Controlled release and biocompatibility of polymer/titania nanotube array system on titanium implants

Abstract

Bacterial infection and tissue inflammation are the major causes of early failure of titanium-based orthopedic implants; thus, surgical implants with tunable drug releasing properties represent an appealing way to address some of these problems of bacterial infection and tissue inflammation in early age of orthopedic implants. In this work, a hybrid surface system composed of biodegradable poly(lactic-co-glycolic acid) (PLGA) and titania nanotubes (TNTs) has been successfully constructed on Ti implants with the aim of preventing bacterial infection via long-term drug release. By varying the size of the TNTs and the thickness of the polymer film, the drug release profile can be tuned to achieve the optimal therapeutic action throughout the treatment time. The size of TNTs plays a dominant role in the drug loading dose of TNTs/PLGA hybrid coatings. In this work, TNTs with an average size of 80 nm can achieve the largest loading dose.

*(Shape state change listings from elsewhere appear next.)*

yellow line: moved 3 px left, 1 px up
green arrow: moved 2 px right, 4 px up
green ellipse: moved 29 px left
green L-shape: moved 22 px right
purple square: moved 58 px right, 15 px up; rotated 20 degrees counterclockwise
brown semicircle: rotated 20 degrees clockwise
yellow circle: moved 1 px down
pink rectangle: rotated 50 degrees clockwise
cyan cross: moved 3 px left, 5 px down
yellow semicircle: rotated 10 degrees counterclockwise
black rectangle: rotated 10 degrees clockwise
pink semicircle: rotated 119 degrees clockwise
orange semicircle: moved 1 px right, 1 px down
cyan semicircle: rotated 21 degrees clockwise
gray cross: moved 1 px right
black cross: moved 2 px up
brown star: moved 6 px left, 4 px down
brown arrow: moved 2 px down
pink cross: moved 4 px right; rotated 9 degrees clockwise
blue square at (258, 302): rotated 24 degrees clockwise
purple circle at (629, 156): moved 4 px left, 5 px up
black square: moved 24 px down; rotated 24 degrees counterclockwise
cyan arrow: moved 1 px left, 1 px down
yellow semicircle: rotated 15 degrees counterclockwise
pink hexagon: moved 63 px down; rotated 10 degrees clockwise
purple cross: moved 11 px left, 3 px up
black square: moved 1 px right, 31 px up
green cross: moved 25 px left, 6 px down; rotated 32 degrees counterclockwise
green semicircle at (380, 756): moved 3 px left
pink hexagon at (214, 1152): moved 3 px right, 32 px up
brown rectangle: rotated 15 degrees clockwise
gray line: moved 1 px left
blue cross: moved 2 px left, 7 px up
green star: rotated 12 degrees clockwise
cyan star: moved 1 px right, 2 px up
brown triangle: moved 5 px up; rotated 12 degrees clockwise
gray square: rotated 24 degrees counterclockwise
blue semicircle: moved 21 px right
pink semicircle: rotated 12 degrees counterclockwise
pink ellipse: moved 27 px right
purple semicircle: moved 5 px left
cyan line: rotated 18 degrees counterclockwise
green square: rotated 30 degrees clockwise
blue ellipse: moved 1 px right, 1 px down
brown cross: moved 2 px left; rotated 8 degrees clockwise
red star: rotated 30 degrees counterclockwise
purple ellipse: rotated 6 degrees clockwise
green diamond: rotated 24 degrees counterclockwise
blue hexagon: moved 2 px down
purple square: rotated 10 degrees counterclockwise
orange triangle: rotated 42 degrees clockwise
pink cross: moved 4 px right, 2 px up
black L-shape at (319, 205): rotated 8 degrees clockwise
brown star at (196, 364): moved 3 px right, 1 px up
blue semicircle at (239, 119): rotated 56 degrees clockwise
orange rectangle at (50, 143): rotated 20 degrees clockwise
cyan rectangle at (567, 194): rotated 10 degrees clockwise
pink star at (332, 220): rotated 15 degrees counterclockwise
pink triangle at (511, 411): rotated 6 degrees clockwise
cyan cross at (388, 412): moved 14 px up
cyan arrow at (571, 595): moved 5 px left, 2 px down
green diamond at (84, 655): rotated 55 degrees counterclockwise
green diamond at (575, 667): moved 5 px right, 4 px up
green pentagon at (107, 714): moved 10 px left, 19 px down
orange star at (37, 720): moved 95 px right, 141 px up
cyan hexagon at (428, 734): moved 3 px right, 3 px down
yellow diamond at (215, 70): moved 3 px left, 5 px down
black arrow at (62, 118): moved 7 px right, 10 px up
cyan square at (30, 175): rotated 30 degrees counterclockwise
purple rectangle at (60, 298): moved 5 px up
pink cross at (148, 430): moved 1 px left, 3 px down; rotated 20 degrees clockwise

Depending on the polymer thickness, significant improvement in the drug release characteristics is attained, for instance, reduced burst release (from 84% to 27%) and overall release time extended from 5 to over 40 days. In addition, the PLGA layers may favor the proliferation and osteogenesis of MC3T3-E1 mouse cells at an earlier stage. Therefore, this TNT/PLGA hybrid surface system can be employed as an effective bioplatform for improving both self-antibacterial performance and biocompatibility of Ti-based biomaterials.